Junts poursuit en justice les experts qui ont analysé la plainte de Casol pour harcèlement au Parlement

Ensemble pour la Catalogne a présenté un plainte pour diffamation contre la trois experts de la commission d'enquête chargée d'analyser la plainte pour harcèlement présentée au Parlement par l'ancien député du groupe Cristina Casol. Il s'agit d'un avocat et de deux psychologues qui sont convoqués pour témoigner sur le le 12 avril prochain dans la Ciutat de la Justícia et qui regrettent que le parti les poursuive en justice pour « émettent leurs critères professionnels en tant qu'experts en matière de violences de genre et sexistes » en réponse à la plainte de l'ancien leader des Junts suite au protocole anti-harcèlement en vigueur dans l'institution.

L'avis émis par les trois experts concluait à l'absence de « faits prouvés » pour déterminer que Casol avait subi une discrimination de genre comme elle l'a dénoncé au sein de son groupe parlementaire. Cependant, le rapport confirme plusieurs situations de tensions internes au parti et avec une base « fortement patriarcal » et décrit « un environnement de travail où plus de machisme culturel est enraciné« . Après cette résolution, Casol fut exclu du parti et du groupe parlementaire, mais il n'a pas démissionné et a terminé la législature en siégeant dans le groupe mixte.

Une « représailles »

Les trois travailleurs sont des professionnels extérieurs au Parlement et le considèrent comme un « représailles » la plainte reçue.
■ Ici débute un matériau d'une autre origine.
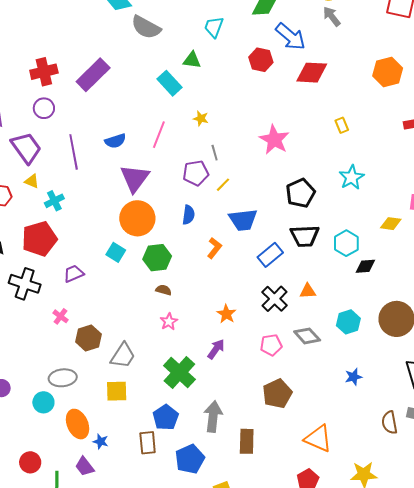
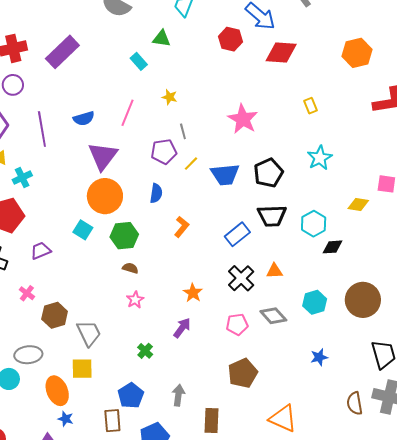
cyan rectangle: (170, 83) -> (139, 61), size x0.7
blue trapezoid: (243, 220) -> (225, 174), moved
gray trapezoid: (123, 356) -> (89, 333), turned -60
green cross: (179, 372) -> (145, 351), size x0.5
gray arrow: (213, 417) -> (178, 395), size x0.7
orange ellipse: (78, 424) -> (57, 391), moved

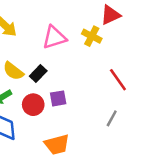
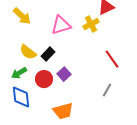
yellow cross: (92, 36) -> (91, 24), turned 35
purple square: (58, 98) -> (64, 74), turned -32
Dans un communiqué, ils regrettent que « menace » le chemin parcouru dans la reconnaissance des violences sexistes dans les institutions, ce qui est « judiciariser » votre travail pour les combattre et que la plainte peut « conditionner l'exercice professionnel par crainte d'éventuelles représailles » et avoir un effet dissuasif tant sur les plaintes que sur les experts qui prennent en charge les dossiers. « Nous irons témoigner à défense de nos droits du travailmais aussi de tous les travailleurs et, bien sûr, des victimes de violences et de tous les groupes vulnérables », déclarent les personnes concernées.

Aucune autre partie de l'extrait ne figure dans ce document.